Invece Federer giocò male nei momenti decisivi della partita, e soprattutto non sfruttò due matchpoint – cioè punti validi per la vittoria – sul punteggio di due set pari: nessun giocatore prima di Djokovic era mai riuscito a vincere una finale a Wimbledon annullando due matchpoint. Anche al tie-break decisivo Federer sembrò pagare un po’ di tensione, al contrario del suo avversario, inflessibile. Il dibattito sulla nuova regola si può ridurre a questo esempio: chi è favorevole sostiene che non sarebbe cambiato molto con un tie-break sul 6-6 invece che sul 12-12; chi è contrario fa notare che la maggiore lunghezza ha aggiunto giocate e scambi che hanno reso quella partita ancora più memorabile.

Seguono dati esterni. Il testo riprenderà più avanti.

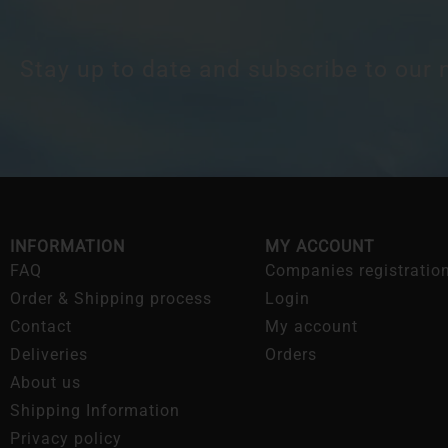
Stay up to date and subscribe to our 
INFORMATION
MY ACCOUNT
FAQ
Companies registratio
Order & Shipping process
Login
Contact
My account
Deliveries
Orders
About us
Shipping Information
Privacy policy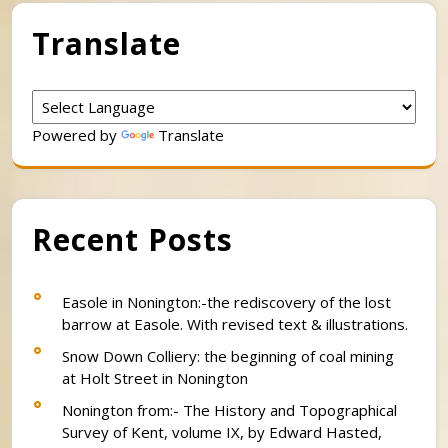
Translate
Powered by
Translate
Recent Posts
Easole in Nonington:-the rediscovery of the lost
barrow at Easole. With revised text & illustrations.
Snow Down Colliery: the beginning of coal mining
at Holt Street in Nonington
Nonington from:- The History and Topographical
Survey of Kent, volume IX, by Edward Hasted,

Dopo aver vinto Djokovic esultò in modo pacato, assaggiando qualche filo d’erba del centrale di Wimbledon: «Non ho festeggiato perché è stato un sollievo», disse (Clive Brunskill/Getty Images)

Anche il tennis femminile ha avuto problemi di partite lunghissime e sfinenti per le tenniste, nonostante si giochi sempre al meglio dei tre set. Anche in questo caso, qualcuno ha ricordato con nostalgia partite emozionanti che non sarebbero state possibili con la nuova regola. La più lunga di sempre nel tennis femminile fu un ottavo di finale degli Australian Open del 2011 tra Francesca Schiavone e la russa Svetlana Kuznetsova, vinto dall’italiana in 4 ore e 44 minuti. Schiavone annullò sei matchpoint, di cui tre consecutivi sull’8-7 per l’avversaria al terzo set. «Spero di poter far vedere il dvd di questo match a mio figlio, un giorno», disse dopo la partita. Arrivò però ai quarti di finale molto stanca e perse contro Caroline Wozniacki, che aveva superato il turno precedente in appena un’ora e 20 minuti.

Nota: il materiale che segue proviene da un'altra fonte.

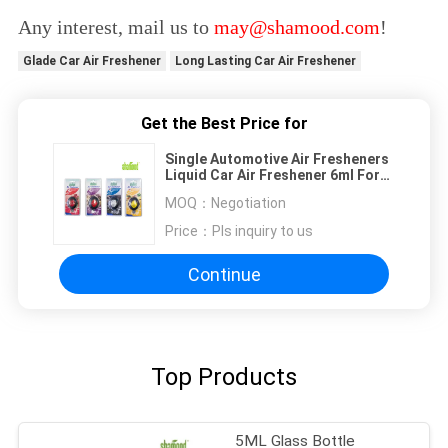
Any interest, mail us to
may@shamood.com
!
Glade Car Air Freshener
Long Lasting Car Air Freshener
Get the Best Price for
Single Automotive Air Fresheners
Liquid Car Air Freshener 6ml For
Car Vent
MOQ：
Negotiation
Price：
Pls inquiry to us
Continue
Top Products
5ML Glass Bottle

Il problema della disparità di energie come quella nel match fra Schiavone e Wozniacki nel tennis del Grande Slam esiste da sempre, e anzi: un tempo era anche più problematica. Fino al 1970 nei tornei dello Slam non era previsto alcun tie-break, in nessun set. Era quindi possibile vedere punteggi come quello del primo turno di Wimbledon 1969 tra gli statunitensi Pancho Gonzales e Charlie Pasarell: 22-24, 1-6, 16-14, 6-3, 11-9, distribuiti su due giorni di gioco. La Davis Cup, la massima competizione maschile a squadre per nazionali, mantenne questo formato addirittura fino al 1989. I tie-break però furono introdotti per tutti i set meno che il quinto, che venne omologato agli altri solo nel 2016.

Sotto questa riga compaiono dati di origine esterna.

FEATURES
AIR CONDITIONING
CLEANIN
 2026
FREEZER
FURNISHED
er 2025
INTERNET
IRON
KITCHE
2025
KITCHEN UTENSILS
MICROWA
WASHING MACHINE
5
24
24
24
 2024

Pensare che una partita di tennis agli Slam possa essere potenzialmente infinita, insomma, fa parte del fascino di questo sport da sempre, ma è comunque una caratteristica che non verrà eliminata dalla nuova regola: per vincere un game, un set o un tie-break, anche quelli a 10 punti, nel tennis bisogna comunque avere due punti di vantaggio sull’avversario, altrimenti si prosegue a oltranza. Fino a oggi il maggior punteggio registrato in un tie-break è stato 24-22, raggiunto lo scorso febbraio nella semifinale del torneo di Dallas tra gli statunitensi Reilly Opelka e ancora John Isner.